- **Task to carry out**
From the line that contains "Psykologer, socionomer och" down to the last line of the data below, transcribe every line exactly.
[Opening Input section]
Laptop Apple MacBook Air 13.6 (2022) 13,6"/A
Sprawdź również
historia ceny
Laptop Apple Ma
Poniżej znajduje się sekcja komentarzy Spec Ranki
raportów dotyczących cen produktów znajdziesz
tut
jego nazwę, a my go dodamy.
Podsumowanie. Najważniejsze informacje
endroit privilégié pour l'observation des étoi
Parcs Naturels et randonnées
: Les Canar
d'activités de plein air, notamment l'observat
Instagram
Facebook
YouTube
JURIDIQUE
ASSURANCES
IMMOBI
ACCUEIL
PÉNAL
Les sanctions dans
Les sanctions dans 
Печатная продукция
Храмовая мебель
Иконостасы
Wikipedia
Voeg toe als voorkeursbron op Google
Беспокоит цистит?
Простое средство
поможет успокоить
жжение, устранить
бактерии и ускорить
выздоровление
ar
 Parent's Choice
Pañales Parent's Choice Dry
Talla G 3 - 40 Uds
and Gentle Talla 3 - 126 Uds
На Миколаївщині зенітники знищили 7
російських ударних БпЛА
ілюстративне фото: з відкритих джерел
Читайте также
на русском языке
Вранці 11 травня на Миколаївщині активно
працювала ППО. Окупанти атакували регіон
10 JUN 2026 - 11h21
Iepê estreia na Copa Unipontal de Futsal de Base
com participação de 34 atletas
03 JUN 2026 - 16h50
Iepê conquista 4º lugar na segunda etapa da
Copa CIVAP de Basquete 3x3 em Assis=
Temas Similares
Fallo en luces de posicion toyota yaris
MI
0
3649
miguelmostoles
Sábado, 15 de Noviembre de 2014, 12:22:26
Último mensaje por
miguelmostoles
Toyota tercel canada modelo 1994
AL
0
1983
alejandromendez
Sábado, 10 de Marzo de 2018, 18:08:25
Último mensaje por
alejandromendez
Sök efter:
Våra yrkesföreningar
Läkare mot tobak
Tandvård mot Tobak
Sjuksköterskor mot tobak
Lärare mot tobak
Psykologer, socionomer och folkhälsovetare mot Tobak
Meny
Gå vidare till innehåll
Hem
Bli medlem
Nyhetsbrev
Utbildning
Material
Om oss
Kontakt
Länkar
[Closing Input section]
- **Your solution**
Psykologer, socionomer och folkhälsovetare mot Tobak
Meny
Gå vidare till innehåll
Hem
Bli medlem
Nyhetsbrev
Utbildning
Material
Om oss
Kontakt
Länkar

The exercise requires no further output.